Red Bars, hand dyed wool on linen; 4 pieces, each 6 x 6 inches.


My idea for this quartet came from a photo I took this summer for my painting; a thick bar alongside a curved hose:



I liked the idea of the wide flat form interacting with a narrow curve, so I did a few thumbnails. At first I thought of using strong colors similar to the ones in the photo, but then decided to be a little silly and go with pink as the background color. I chose to make the piece of multiple panels in order to have a rhythm move from one to the next: a flowing line, a staccato bounce of dark shapes. The color of the rectangles was a little difficult: Red Bars started out as Blue Bars, but after I hooked one panel I realized that blue didn't work at all; it look saccharine sweet. So I looked through my piles of dyed fabric remnants to find another color and the grayed red looked perfect to me.
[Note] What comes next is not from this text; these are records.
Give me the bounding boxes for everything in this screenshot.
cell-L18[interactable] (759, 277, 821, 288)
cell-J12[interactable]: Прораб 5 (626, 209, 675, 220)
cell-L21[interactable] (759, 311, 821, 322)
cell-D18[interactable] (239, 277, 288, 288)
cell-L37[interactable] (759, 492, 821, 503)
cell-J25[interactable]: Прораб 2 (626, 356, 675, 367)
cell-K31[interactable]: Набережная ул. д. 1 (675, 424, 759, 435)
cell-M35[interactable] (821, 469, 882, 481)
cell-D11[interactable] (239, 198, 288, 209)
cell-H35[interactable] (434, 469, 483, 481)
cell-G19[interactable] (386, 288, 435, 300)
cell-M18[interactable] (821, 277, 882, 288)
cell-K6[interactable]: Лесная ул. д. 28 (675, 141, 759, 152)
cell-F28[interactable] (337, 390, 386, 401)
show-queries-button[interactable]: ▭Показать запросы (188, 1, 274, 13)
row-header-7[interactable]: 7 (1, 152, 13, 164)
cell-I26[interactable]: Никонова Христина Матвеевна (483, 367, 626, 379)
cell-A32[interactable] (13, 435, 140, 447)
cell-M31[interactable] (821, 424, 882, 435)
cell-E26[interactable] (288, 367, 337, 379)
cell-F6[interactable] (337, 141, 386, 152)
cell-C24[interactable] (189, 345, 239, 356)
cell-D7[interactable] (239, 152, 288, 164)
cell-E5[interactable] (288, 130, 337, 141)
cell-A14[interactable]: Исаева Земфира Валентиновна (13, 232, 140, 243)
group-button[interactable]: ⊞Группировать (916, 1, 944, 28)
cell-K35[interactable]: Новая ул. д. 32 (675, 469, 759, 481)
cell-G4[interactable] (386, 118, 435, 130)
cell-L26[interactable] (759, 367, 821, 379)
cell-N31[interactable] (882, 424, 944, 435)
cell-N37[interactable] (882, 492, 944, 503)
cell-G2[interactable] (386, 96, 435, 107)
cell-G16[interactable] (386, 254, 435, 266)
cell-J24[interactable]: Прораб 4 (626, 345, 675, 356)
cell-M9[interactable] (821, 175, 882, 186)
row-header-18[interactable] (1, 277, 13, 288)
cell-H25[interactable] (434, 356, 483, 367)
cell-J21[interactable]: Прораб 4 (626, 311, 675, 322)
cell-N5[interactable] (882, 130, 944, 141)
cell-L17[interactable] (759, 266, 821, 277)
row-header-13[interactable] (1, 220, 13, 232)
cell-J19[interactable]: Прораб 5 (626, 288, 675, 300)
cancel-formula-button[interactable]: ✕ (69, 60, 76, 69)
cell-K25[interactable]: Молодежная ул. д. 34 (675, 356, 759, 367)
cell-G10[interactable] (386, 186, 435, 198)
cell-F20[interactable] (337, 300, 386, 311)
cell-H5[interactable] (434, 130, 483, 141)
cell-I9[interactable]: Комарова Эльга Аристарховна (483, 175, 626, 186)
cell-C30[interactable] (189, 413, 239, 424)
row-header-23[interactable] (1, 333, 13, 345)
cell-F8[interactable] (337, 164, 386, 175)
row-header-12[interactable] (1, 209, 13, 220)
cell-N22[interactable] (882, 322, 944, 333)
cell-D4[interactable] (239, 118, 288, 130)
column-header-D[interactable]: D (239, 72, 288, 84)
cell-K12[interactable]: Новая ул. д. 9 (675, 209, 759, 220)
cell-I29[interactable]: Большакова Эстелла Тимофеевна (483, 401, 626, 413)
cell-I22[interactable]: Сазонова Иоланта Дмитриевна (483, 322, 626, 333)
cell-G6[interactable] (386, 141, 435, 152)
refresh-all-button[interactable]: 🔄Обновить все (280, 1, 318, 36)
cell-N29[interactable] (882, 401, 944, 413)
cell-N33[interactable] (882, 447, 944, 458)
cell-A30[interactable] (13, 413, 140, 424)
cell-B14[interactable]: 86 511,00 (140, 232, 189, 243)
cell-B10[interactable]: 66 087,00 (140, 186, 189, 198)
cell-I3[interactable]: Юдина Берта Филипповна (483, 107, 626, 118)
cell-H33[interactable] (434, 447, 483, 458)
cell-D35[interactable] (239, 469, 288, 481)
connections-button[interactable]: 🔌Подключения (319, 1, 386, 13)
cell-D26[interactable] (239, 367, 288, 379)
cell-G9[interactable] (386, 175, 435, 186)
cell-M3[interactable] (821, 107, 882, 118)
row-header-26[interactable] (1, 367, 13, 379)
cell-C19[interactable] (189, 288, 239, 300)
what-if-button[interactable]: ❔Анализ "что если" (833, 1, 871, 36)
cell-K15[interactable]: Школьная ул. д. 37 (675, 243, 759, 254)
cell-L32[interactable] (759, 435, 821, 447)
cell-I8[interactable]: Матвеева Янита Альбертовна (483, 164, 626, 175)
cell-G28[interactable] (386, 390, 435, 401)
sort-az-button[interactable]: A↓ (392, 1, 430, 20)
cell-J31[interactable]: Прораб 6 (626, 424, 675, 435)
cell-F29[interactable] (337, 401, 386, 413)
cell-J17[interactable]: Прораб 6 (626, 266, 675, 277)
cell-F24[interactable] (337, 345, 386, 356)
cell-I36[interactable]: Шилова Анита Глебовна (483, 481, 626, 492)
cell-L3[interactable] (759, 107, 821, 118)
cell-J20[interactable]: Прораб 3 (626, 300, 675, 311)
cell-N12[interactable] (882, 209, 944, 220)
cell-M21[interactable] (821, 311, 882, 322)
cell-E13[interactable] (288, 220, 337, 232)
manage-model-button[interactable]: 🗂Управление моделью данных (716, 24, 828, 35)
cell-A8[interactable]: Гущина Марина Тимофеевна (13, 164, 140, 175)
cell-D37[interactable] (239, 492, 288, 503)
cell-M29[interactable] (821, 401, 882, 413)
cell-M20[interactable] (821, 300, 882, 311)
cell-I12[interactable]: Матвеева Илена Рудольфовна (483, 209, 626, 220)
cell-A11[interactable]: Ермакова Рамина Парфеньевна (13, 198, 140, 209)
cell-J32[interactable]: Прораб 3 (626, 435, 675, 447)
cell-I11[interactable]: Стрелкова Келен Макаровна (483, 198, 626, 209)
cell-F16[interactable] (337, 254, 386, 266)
Another decision was how to make the curving line: should it be a color, or something more subtle? I liked the idea of the line being less insistent, hardly there, so...




..what I did was hook the curved line and cut the tops of the loops, which gives the appearance of a line running through a field, like the path of a deer cutting through high grass.


Philip Guston, Untitled (Light Bulb), oil on panel, 12 x 14 inches. (1969-1973)


As I was working on this piece, I kept thinking of Philip Guston, whose paintings, both the abstract and the later great figurative works, included brilliant explorations of the impossible colors red and pink. Blood and flesh=life; and thumbing the nose at "good taste".

5 comments:

  1. I like those lines you cut through. Sculpture.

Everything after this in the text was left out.